The Personal Information Protection Act (PIPA), section 5, "Responsibility and compliance" contains the following requirements:
(1) Every organisation shall adopt suitable measures and policies to give effect to its obligations and to the rights of individuals set out in this Act.
(2) The measures and policies in subsection (1) shall be designed to take into account the nature, scope, context and purposes of the use of personal information and the risk to individuals by the use of the personal information.
(7) In meeting its responsibilities under this Act, an organisation shall act in a reasonable manner.
These provisions contain a great deal of flexibility. This flexibility is useful, because every organisation is different. Personal information may be used in many different ways and for many different purposes. These varying circumstances create a variety of potential risks to individuals.

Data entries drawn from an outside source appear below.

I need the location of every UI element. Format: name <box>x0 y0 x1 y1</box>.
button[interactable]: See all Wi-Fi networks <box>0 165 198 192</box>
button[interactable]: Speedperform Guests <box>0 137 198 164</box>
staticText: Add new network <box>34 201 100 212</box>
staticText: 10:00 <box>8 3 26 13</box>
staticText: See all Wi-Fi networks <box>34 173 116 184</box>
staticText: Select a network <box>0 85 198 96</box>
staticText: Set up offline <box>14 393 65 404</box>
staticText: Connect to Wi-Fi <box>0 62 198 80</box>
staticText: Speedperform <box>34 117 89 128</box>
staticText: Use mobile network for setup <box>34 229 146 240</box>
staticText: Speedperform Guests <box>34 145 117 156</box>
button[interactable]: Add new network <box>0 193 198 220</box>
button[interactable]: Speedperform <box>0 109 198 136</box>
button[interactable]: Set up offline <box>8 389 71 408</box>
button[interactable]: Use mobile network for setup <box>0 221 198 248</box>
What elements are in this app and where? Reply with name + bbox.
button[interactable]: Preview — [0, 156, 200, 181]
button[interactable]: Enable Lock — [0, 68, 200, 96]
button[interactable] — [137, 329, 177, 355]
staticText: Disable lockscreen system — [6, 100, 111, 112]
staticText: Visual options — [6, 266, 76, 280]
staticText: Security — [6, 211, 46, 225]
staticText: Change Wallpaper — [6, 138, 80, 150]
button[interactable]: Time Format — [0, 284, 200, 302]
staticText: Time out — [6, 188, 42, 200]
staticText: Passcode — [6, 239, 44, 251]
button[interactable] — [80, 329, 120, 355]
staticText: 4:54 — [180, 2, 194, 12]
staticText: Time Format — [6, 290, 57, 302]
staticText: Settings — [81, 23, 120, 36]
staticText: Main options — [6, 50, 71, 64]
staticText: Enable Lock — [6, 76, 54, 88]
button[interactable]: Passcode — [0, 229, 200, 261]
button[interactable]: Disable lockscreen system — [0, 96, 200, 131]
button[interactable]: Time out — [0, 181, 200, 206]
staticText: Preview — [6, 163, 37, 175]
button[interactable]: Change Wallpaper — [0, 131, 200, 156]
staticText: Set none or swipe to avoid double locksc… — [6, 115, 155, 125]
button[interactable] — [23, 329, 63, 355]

Organisations should implement measures and policies that cover the following programmatic elements. The exact nature of these may differ, and the depth or intensity with which an organisation executes them will vary based on the particular circumstances.
Measures and policies should include:
Conducting an inventory and classifying (or, "mapping") what personal information is used;
Documenting personal information use practices in policies and procedures;
Providing appropriate training and awareness to staff or others with access to data;
Analysing the privacy risk in context, utilizing tools such as "Privacy Impact Assessments," and identifying protective measures;
Developing an action plan to respond to incidents or potential breach of security;
Developing procedures to respond to PIPA Rights Requests.
An inventory of an organisation's data holdings will form the basis for any subsequent actions. In order to develop procedures or understand risks, organisations must first know what types and quantities of personal information they hold.
This survey could include details such as the type of data ("health," "financial," "educational," etc.), more specific sub-categories, or individual data elements ("health insurance number," "credit score," "grade point average," etc.). The level of detail could reasonably vary according to organisational needs and risk of harm to individuals.
In addition, organisations should track the flow of information within the organisation. For example, a paper intake form may be received by the receptionist, who scans the paper to create an electronic copy, then stores the paper version in a particular filing cabinet and the electronic version in a particular computer hard drive or cloud storage drive. (Note these various forms and locations of data for use when evaluating risk and determining protective controls.)
Policies & Procedures:
Organisations document various aspects of how they intend to use personal information. This documentation should include policies that outline high-level business purposes to be accomplished, conditions of use under PIPA section 6, type of data to be collected and used, and appropriate standards of protection. One specific piece of documentation is a Privacy Notice, which is further defined in PIPA section 9.
Documentation should also include procedural instructions for employees, staff, or anyone who may access personal information. By documenting these instructions, organisations can show that they have considered relevant issues and undertaken reasonable due diligence to instruct employees and hold them responsible.
Training & Awareness:
Organisations must instruct employees, staff, or anyone who may access personal information with both general awareness training and role-specific training.
General awareness training should be conducted on a recurring, often annual, basis and covers basics on understanding personal information risks. This sort of general awareness training is especially useful to help organisations identify privacy risks, since employees may spot problems in the course of their work.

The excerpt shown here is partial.